FIT (Feed-In Tariffs)
Many individuals and businesses have installed solar PV panels. This is considered to be a good investment, and is certainly good value in terms of carbon/pollution reduction.
We are often asked about the tax implications of the Feed In Tariff (FIT)
Income tax and corporation tax on the FIT
The starting point for companies s that the FIT is generally taxable income. In a company, partnership or sole trader accounts the FIT payments will be recorded as other income. This will increase taxable profits and therefore increase the income tax or corporation tax payable.
For domestic installations FIT is non-taxable, index linked and currently guaranteed for a fixed term of 20 years.

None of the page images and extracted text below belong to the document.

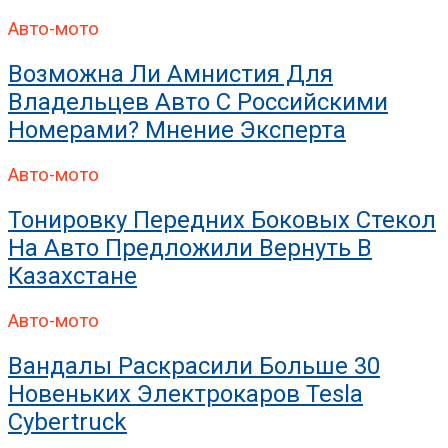
Авто-мото
Возможна Ли Амнистия Для
Владельцев Авто С Российскими
Номерами? Мнение Эксперта
Авто-мото
Тонировку Передних Боковых Стекол
На Авто Предложили Вернуть В
Казахстане
Авто-мото
Вандалы Раскрасили Больше 30
Новеньких Электрокаров Tesla
Cybertruck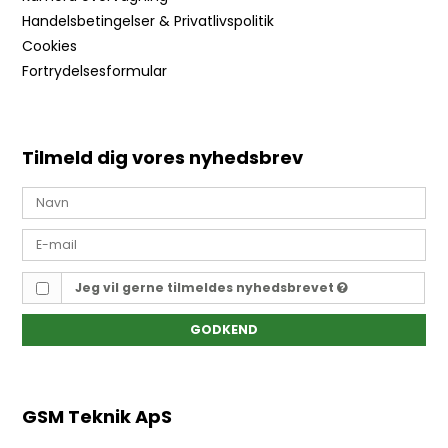
Handelsbetingelser & Privatlivspolitik
Cookies
Fortrydelsesformular
Tilmeld dig vores nyhedsbrev
Jeg vil gerne tilmeldes nyhedsbrevet
GODKEND
GSM Teknik ApS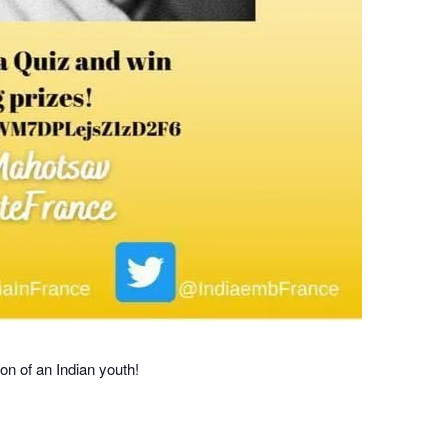
n of an Indian youth!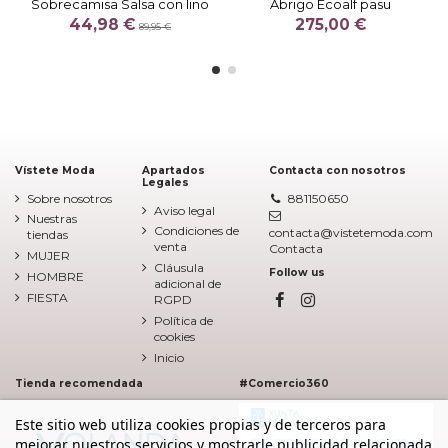
Sobrecamisa Salsa con lino
Abrigo Ecoalf pasu
44,98 €
275,00 €
89,95 €
Vístete Moda
Apartados
Contacta con nosotros
Legales
Sobre nosotros
881150650
Aviso legal
Nuestras
Condiciones de
contacta@vistetemoda.com
tiendas
venta
Contacta
MUJER
Cláusula
Follow us
HOMBRE
adicional de
FIESTA
RGPD
Política de
cookies
Inicio
Tienda recomendada
#Comercio360
Este sitio web utiliza cookies propias y de terceros para
mejorar nuestros servicios y mostrarle publicidad relacionada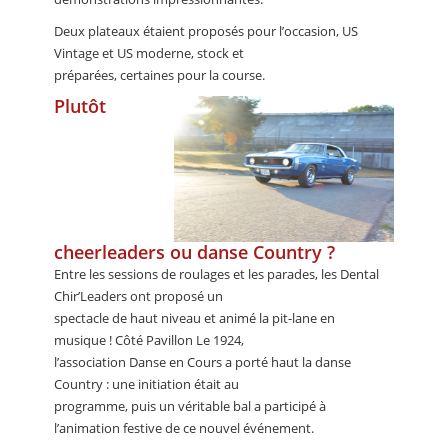
Deux plateaux étaient proposés pour l’occasion, US
Vintage et US moderne, stock et
préparées, certaines pour la course.
Plutôt
cheerleaders ou danse Country ?
Entre les sessions de roulages et les parades, les Dental
Chir’Leaders ont proposé un
spectacle de haut niveau et animé la pit-lane en
musique ! Côté Pavillon Le 1924,
l’association Danse en Cours a porté haut la danse
Country : une initiation était au
programme, puis un véritable bal a participé à
l’animation festive de ce nouvel événement.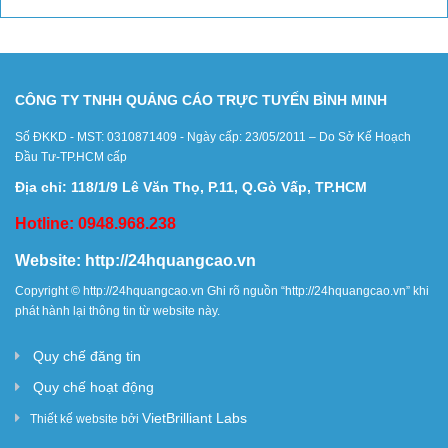
CÔNG TY TNHH QUẢNG CÁO TRỰC TUYẾN BÌNH MINH
Số ĐKKD - MST: 0310871409 - Ngày cấp: 23/05/2011 – Do Sở Kế Hoạch
Đầu Tư-TP.HCM cấp
Địa chỉ: 118/1/9 Lê Văn Thọ, P.11, Q.Gò Vấp, TP.HCM
Hotline: 0948.968.238
Website:
http://24hquangcao.vn
Copyright ©
http://24hquangcao.vn
Ghi rõ nguồn “
http://24hquangcao.vn
” khi
phát hành lại thông tin từ website này.
Quy chế đăng tin
Quy chế hoạt động
VietBrilliant Labs
Thiết kế website bởi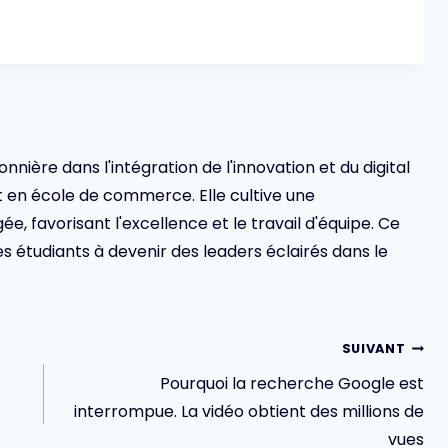
ionnière dans l'intégration de l'innovation et du digital
en école de commerce. Elle cultive une
 favorisant l'excellence et le travail d'équipe. Ce
s étudiants à devenir des leaders éclairés dans le
SUIVANT
Pourquoi la recherche Google est
interrompue. La vidéo obtient des millions de
vues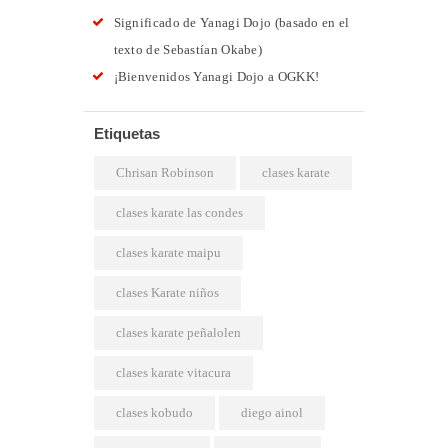
Significado de Yanagi Dojo (basado en el
texto de Sebastían Okabe)
¡Bienvenidos Yanagi Dojo a OGKK!
Etiquetas
Chrisan Robinson
clases karate
clases karate las condes
clases karate maipu
clases Karate niños
clases karate peñalolen
clases karate vitacura
clases kobudo
diego ainol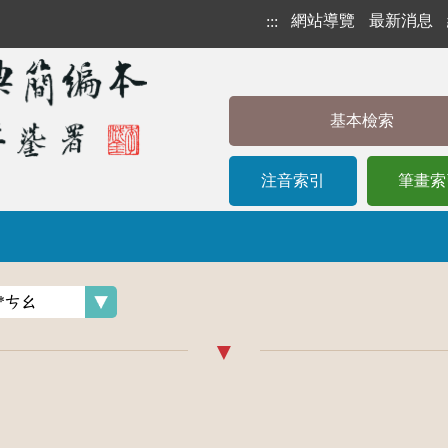
網站導覽
最新消息
:::
基本檢索
注音索引
筆畫索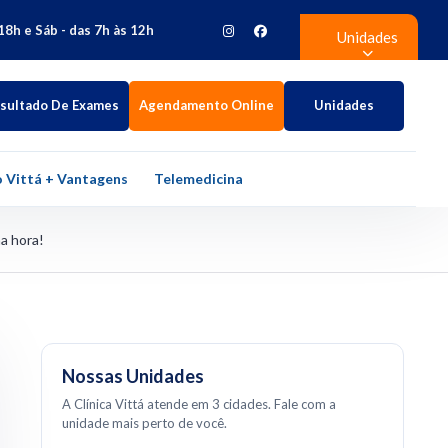
18h e Sáb - das 7h às 12h
Unidades
sultado De Exames
Agendamento Online
Unidades
 Vittá + Vantagens
Telemedicina
a hora!
Nossas Unidades
A Clínica Vittá atende em 3 cidades. Fale com a
unidade mais perto de você.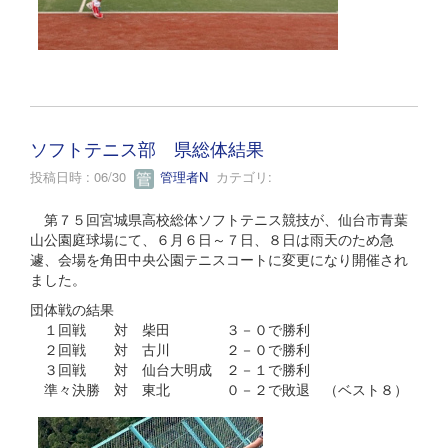
ソフトテニス部 県総体結果
投稿日時 : 06/30
管理者N
カテゴリ:
第７５回宮城県高校総体ソフトテニス競技が、仙台市青葉
山公園庭球場にて、６月６日～７日、８日は雨天のため急
遽、会場を角田中央公園テニスコートに変更になり開催され
ました。
団体戦の結果
１回戦 対 柴田 ３－０で勝利
２回戦 対 古川 ２－０で勝利
３回戦 対 仙台大明成 ２－１で勝利
準々決勝 対 東北 ０－２で敗退 （ベスト８）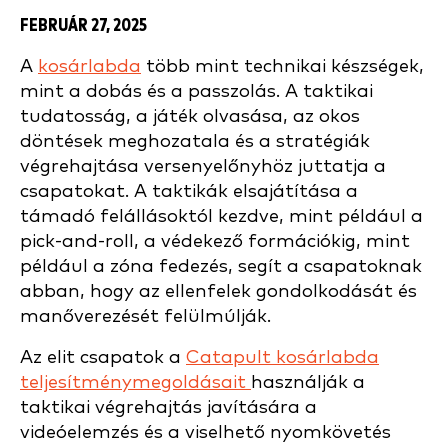
FEBRUÁR 27, 2025
A
kosárlabda
több mint technikai készségek,
mint a dobás és a passzolás. A taktikai
tudatosság, a játék olvasása, az okos
döntések meghozatala és a stratégiák
végrehajtása versenyelőnyhöz juttatja a
csapatokat. A taktikák elsajátítása a
támadó felállásoktól kezdve, mint például a
pick-and-roll, a védekező formációkig, mint
például a zóna fedezés, segít a csapatoknak
abban, hogy az ellenfelek gondolkodását és
manőverezését felülmúlják.
Az elit csapatok a
Catapult kosárlabda
teljesítménymegoldásait
használják a
taktikai végrehajtás javítására a
videóelemzés és a viselhető nyomkövetés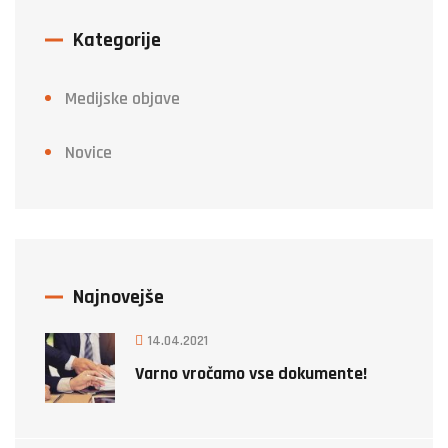
Kategorije
Medijske objave
Novice
Najnovejše
14.04.2021
Varno vročamo vse dokumente!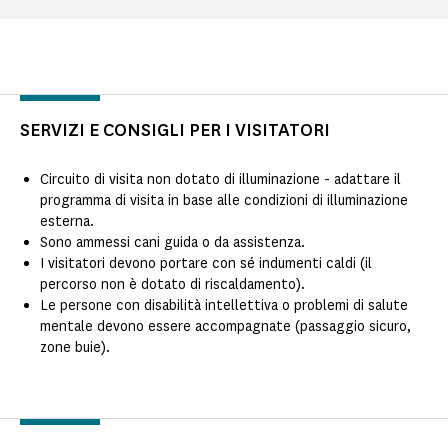
SERVIZI E CONSIGLI PER I VISITATORI
Circuito di visita non dotato di illuminazione - adattare il
programma di visita in base alle condizioni di illuminazione
esterna.
Sono ammessi cani guida o da assistenza.
I visitatori devono portare con sé indumenti caldi (il
percorso non è dotato di riscaldamento).
Le persone con disabilità intellettiva o problemi di salute
mentale devono essere accompagnate (passaggio sicuro,
zone buie).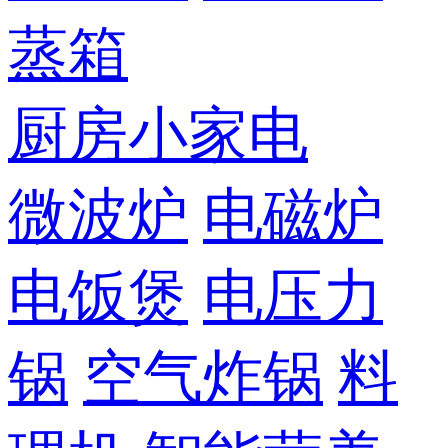
蒸箱
厨房小家电
微波炉
电磁炉
电饭煲
电压力
锅
空气炸锅
料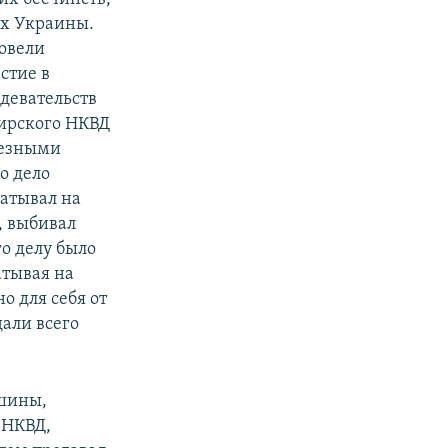
ах Украины.
овели
стие в
девательств
мирского НКВД
лезными
о дело
атывал на
, выбивал
о делу было
атывая на
о для себя от
дали всего
ашины,
 НКВД,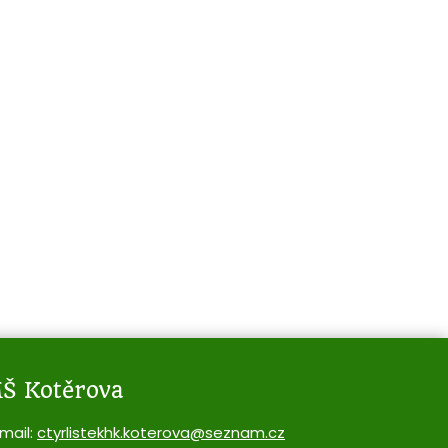
Š Kotěrova
mail:
ctyrlistekhk.koterova@seznam.cz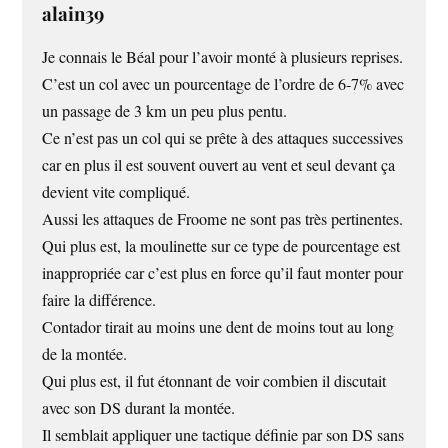
alain39
Je connais le Béal pour l’avoir monté à plusieurs reprises.
C’est un col avec un pourcentage de l’ordre de 6-7% avec
un passage de 3 km un peu plus pentu.
Ce n’est pas un col qui se prête à des attaques successives
car en plus il est souvent ouvert au vent et seul devant ça
devient vite compliqué.
Aussi les attaques de Froome ne sont pas très pertinentes.
Qui plus est, la moulinette sur ce type de pourcentage est
inappropriée car c’est plus en force qu’il faut monter pour
faire la différence.
Contador tirait au moins une dent de moins tout au long
de la montée.
Qui plus est, il fut étonnant de voir combien il discutait
avec son DS durant la montée.
Il semblait appliquer une tactique définie par son DS sans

RHI (Renewable Heat Incentive) Tariff
The RHI is a government incentive scheme designed to reward those who use renewable energy to heat their buildings. There are two phases: one for the non-domestic sector (industrial, commercial, public sector and community organisations) and one for domestic homes.
The domestic scheme launched on 9 April 2014. It offers regular 'tariff' payments for seven years to those using certain technologies to heat their homes. The amount of money that's paid depends on what technology you use, such as solar thermal (water heating) panels, heat pumps and biomass boilers (which use wood pellets, chips or logs).
The RHI supports the following technologies:
- air-to-water heat pumps
- biomass-only boilers and biomass pellet stoves with back boilers
- ground and water source heat pumps
- flat plate and evacuated tube solar thermal panels.
The RHI is similar to FIT, but supports different types of renewable technology.
The FIT pays households and communities that generate their own electricity from renewable sources such as solar electricity (PV) panels or wind turbines, while the RHI is designed specifically for technologies that heat buildings. FIT pays households for excess electricity exported out to the National Grid.